__RECORDS SUPPLIED__
----
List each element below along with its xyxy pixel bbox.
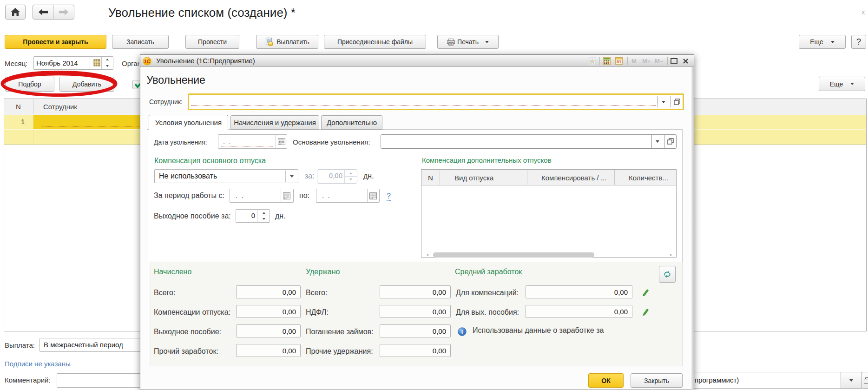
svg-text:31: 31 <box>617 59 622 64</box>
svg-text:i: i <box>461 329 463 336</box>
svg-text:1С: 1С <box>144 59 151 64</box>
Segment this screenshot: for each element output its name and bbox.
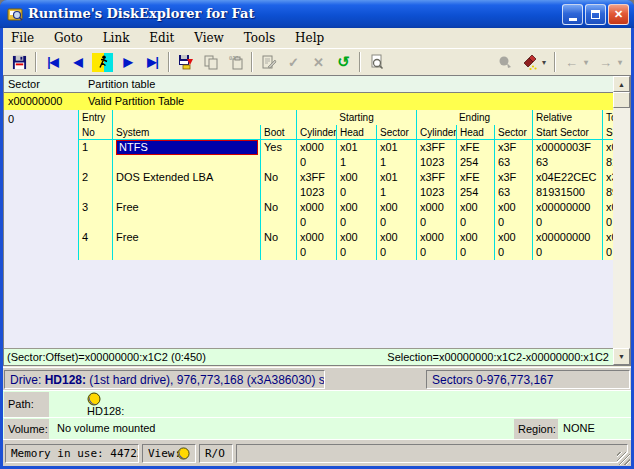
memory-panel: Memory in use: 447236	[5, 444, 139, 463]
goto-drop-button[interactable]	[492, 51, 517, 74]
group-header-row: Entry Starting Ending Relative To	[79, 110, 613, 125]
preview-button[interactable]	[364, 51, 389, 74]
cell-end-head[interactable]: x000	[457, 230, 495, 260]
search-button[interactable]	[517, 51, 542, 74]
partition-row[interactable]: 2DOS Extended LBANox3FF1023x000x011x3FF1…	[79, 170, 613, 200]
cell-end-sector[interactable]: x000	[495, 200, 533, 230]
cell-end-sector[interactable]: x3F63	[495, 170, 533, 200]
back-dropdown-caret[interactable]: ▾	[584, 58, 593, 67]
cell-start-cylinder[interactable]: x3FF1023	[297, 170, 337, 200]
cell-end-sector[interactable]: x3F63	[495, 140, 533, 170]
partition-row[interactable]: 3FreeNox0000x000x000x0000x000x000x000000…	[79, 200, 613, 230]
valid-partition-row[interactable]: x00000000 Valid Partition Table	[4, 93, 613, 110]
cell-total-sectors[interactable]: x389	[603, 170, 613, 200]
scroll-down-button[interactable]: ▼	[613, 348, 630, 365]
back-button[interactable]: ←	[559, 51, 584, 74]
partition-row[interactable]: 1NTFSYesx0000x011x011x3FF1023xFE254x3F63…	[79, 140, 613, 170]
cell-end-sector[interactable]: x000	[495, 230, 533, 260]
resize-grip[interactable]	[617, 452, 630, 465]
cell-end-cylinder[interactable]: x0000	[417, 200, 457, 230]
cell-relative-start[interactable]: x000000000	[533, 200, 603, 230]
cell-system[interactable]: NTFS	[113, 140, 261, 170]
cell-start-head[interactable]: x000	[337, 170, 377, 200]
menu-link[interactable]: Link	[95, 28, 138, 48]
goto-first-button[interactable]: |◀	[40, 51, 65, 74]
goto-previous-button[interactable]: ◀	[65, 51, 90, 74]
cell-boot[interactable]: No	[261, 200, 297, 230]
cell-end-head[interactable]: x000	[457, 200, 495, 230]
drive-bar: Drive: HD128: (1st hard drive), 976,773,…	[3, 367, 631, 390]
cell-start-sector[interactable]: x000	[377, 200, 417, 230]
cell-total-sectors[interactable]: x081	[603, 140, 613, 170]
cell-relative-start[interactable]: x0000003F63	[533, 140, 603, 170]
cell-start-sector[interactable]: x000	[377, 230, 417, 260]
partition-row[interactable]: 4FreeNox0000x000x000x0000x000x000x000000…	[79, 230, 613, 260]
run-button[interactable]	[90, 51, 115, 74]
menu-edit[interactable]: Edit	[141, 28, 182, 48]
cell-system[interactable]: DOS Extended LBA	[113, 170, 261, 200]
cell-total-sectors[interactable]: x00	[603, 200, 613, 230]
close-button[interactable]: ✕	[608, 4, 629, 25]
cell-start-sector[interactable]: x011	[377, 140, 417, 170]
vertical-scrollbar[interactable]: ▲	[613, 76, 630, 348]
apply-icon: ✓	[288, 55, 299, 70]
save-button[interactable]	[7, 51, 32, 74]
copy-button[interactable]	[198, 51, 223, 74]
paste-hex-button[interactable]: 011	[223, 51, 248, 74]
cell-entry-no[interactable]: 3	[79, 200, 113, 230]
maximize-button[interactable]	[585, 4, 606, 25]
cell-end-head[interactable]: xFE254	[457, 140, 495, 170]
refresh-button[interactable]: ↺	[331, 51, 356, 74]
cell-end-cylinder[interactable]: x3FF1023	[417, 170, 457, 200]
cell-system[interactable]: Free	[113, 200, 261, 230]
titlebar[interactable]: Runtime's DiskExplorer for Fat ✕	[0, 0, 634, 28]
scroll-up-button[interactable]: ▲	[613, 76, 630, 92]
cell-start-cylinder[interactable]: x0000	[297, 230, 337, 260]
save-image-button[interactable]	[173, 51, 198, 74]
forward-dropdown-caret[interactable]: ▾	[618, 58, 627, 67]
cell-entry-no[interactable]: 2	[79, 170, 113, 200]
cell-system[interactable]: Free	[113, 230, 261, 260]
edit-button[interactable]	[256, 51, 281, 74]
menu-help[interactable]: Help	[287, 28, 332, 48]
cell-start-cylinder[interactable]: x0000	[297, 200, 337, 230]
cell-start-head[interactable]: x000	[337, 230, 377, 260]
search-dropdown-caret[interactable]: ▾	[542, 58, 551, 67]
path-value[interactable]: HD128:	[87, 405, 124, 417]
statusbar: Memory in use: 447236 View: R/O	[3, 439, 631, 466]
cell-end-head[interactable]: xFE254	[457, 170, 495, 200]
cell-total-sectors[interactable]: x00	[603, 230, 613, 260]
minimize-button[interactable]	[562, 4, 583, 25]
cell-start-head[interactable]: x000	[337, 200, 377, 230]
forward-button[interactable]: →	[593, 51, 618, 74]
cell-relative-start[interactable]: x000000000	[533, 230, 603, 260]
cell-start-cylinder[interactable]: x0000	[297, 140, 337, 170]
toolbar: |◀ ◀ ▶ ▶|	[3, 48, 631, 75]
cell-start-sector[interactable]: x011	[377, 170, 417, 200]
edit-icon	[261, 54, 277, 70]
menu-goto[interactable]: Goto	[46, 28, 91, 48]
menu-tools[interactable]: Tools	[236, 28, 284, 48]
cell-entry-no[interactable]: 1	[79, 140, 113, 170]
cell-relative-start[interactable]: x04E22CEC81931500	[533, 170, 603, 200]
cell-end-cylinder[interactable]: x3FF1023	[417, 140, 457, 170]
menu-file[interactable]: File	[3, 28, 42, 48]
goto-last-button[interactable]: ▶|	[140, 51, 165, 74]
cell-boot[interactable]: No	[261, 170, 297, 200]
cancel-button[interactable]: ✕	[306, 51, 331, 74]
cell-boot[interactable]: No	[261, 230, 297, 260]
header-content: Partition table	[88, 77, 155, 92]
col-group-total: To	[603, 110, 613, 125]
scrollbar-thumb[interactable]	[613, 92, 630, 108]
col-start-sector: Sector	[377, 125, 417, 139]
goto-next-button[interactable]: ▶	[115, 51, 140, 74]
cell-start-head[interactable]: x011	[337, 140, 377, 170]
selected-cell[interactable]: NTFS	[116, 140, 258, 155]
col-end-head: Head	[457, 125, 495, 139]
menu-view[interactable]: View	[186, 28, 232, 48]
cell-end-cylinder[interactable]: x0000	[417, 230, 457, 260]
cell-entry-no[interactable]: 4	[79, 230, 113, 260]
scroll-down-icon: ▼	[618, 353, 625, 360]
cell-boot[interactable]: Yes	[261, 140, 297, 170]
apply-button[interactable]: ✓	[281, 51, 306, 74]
----
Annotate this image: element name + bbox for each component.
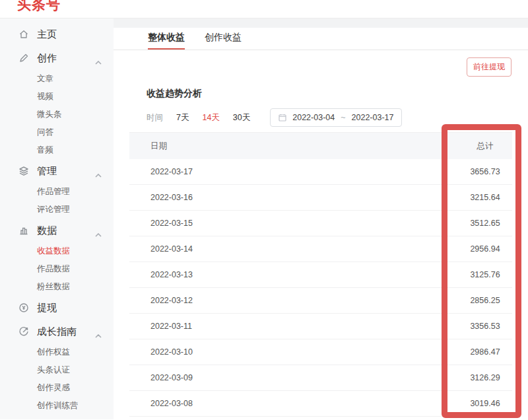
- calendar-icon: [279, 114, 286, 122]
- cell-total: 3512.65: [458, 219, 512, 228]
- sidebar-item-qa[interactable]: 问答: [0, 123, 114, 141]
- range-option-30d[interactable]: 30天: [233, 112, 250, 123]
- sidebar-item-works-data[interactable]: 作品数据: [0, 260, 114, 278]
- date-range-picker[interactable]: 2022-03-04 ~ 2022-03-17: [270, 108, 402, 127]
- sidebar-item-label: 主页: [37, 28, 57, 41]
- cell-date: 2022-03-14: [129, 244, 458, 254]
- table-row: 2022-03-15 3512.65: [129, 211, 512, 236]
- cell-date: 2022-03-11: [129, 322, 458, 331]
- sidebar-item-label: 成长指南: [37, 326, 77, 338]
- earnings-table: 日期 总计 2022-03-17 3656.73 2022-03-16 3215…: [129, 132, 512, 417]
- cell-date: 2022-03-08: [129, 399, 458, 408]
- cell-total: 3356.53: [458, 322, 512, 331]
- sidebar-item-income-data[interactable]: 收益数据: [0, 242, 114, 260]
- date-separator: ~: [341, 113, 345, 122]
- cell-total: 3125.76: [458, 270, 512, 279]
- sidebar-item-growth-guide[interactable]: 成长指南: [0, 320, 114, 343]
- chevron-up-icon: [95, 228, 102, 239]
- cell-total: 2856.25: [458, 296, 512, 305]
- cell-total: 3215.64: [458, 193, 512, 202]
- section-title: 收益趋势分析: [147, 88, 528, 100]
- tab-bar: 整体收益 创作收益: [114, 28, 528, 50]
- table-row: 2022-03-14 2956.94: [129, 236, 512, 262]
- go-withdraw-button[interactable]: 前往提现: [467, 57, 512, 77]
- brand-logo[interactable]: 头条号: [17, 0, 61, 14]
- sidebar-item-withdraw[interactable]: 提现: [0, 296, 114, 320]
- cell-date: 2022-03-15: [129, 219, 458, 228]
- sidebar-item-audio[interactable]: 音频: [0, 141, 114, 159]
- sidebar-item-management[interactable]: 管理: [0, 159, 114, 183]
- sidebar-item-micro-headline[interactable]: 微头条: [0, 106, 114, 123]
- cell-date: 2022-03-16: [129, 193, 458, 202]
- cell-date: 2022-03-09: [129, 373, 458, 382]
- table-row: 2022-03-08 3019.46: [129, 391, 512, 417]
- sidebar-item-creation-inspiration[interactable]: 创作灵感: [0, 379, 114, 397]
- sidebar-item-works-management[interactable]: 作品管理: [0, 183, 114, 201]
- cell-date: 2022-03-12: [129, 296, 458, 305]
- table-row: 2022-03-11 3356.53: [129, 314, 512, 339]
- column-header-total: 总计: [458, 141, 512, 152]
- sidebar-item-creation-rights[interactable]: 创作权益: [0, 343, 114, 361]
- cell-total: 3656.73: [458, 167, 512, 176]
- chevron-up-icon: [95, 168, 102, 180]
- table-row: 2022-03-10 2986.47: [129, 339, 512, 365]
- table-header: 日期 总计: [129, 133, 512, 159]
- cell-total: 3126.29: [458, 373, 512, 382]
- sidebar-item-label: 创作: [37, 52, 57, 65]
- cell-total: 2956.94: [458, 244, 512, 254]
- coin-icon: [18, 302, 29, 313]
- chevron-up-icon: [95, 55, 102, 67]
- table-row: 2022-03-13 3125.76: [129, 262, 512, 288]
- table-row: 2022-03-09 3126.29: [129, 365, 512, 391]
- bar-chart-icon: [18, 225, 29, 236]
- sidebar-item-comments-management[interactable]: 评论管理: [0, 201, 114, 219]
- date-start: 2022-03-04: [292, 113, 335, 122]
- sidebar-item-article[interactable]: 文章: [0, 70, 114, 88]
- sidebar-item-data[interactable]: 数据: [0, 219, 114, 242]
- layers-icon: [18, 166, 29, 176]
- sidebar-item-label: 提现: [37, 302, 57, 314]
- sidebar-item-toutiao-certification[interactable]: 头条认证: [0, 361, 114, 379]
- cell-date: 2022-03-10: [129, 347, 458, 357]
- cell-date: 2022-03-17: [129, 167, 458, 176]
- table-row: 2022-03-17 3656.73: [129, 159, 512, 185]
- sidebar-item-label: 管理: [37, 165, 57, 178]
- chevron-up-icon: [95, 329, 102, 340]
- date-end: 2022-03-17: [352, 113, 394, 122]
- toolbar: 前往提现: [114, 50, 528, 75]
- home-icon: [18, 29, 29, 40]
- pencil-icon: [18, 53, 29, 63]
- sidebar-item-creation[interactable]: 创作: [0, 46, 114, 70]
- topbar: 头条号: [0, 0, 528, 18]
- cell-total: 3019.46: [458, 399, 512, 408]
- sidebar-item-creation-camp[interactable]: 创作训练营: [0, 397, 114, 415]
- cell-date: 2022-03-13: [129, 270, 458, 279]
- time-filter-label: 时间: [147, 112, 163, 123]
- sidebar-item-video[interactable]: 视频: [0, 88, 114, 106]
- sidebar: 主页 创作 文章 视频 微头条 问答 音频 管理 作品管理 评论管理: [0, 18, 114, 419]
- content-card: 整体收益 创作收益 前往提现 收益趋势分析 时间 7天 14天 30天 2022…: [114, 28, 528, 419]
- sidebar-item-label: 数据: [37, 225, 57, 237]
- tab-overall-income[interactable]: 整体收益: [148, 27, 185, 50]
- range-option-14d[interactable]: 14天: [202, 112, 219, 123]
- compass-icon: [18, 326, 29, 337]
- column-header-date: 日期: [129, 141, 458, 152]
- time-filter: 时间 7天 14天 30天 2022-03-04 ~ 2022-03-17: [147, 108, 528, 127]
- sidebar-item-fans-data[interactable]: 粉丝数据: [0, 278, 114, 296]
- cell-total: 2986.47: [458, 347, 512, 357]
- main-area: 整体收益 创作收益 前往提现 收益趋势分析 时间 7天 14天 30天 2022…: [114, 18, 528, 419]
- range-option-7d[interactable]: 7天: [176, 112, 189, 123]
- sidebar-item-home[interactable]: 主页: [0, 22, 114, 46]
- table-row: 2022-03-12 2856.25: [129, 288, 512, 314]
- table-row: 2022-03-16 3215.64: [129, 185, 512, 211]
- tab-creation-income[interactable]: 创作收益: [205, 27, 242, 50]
----
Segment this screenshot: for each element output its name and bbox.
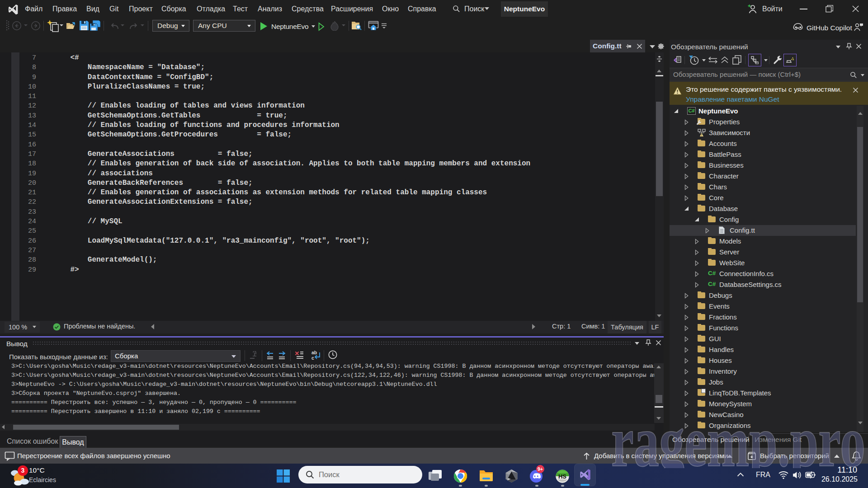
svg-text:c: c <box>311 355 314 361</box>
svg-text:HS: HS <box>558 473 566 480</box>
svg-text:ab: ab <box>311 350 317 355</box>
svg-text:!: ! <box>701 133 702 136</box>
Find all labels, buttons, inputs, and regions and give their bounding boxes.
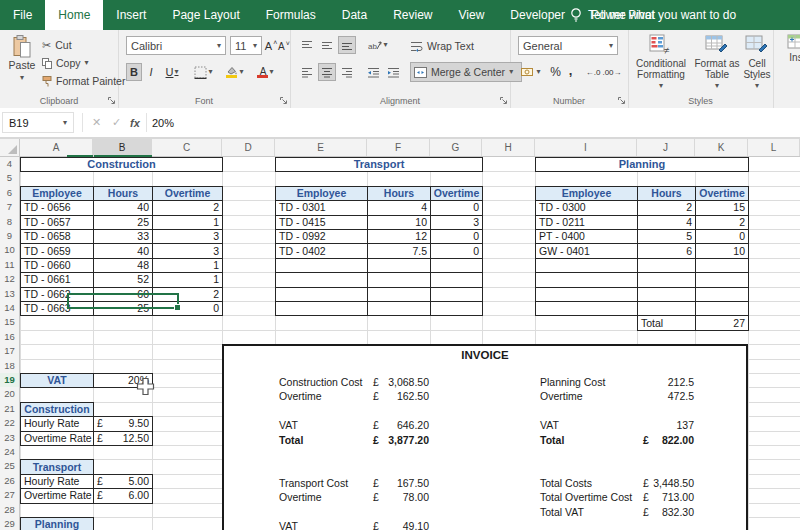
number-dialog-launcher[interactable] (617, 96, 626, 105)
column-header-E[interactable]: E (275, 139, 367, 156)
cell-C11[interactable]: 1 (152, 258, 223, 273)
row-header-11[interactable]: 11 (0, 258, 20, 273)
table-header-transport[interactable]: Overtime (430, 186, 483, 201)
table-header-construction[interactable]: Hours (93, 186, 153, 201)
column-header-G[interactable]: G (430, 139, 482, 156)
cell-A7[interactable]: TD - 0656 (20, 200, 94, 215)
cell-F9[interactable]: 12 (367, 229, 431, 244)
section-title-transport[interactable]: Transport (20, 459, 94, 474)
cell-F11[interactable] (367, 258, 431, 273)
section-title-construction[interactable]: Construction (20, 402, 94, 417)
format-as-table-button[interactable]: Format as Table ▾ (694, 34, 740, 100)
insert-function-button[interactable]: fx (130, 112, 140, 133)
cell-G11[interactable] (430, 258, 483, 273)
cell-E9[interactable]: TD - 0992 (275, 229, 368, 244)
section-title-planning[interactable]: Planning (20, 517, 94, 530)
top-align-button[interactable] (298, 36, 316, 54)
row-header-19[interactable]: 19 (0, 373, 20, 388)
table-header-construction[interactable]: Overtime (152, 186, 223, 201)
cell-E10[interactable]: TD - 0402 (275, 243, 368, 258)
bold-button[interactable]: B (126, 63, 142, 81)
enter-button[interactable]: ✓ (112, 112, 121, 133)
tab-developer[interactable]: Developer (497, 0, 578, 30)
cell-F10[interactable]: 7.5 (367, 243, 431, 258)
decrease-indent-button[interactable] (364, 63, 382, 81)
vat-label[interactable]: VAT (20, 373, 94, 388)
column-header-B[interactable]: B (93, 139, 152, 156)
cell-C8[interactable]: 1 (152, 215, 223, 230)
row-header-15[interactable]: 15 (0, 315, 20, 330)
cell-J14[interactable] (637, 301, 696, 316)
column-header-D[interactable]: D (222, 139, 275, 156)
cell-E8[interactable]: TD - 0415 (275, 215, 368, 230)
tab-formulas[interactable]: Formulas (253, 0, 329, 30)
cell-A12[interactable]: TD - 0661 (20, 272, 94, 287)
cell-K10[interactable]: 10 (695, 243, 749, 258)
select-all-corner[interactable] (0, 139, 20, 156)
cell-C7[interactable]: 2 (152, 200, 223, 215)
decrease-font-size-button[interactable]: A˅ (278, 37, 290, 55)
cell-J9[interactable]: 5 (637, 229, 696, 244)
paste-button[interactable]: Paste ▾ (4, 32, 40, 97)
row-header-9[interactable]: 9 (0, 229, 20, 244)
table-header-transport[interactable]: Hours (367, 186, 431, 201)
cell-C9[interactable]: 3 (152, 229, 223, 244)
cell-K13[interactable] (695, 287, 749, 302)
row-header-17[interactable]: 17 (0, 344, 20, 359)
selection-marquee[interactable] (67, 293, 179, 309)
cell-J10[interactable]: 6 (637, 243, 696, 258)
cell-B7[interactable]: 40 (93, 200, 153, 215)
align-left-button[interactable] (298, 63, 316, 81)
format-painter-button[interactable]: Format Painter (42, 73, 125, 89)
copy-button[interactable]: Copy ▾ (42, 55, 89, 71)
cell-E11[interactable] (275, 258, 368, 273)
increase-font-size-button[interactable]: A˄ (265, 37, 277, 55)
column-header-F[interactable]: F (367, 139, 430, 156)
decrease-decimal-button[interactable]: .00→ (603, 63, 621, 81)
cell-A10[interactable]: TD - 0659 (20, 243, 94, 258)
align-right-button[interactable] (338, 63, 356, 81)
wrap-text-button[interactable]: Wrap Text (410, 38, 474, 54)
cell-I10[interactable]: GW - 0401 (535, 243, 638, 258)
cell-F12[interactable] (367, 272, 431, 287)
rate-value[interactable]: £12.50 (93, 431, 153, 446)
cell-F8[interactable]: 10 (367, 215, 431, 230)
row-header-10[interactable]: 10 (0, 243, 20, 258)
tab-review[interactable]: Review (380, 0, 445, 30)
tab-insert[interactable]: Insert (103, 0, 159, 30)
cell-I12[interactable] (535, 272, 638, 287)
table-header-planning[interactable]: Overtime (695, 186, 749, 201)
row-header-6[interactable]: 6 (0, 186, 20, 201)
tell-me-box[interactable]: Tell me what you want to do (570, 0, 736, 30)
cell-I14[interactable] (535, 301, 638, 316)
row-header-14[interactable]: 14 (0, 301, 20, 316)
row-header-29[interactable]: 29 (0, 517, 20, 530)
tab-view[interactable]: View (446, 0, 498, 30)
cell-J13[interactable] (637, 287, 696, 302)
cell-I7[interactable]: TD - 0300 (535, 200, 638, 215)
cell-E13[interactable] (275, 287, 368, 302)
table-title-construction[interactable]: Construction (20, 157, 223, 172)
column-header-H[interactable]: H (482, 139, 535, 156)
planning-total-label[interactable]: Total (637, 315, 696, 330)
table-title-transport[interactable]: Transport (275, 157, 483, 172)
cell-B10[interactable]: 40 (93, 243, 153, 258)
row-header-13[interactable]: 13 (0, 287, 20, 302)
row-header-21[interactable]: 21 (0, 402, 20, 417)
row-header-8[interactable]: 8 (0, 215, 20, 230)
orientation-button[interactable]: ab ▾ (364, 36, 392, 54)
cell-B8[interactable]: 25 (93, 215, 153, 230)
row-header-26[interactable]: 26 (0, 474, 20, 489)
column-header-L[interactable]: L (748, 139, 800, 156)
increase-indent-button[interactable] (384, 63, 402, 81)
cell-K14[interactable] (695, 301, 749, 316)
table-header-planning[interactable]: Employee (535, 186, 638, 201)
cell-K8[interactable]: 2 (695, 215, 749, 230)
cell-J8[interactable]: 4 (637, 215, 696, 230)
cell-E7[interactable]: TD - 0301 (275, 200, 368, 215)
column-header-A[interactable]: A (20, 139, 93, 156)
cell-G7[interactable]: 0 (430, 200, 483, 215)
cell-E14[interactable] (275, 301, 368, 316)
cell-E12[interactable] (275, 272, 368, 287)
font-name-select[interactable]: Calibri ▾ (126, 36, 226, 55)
----
__ACTIVITY__
Say how many lines in the entries include the string "创作收益", and write nothing besides that number.

__RESPONSE__
4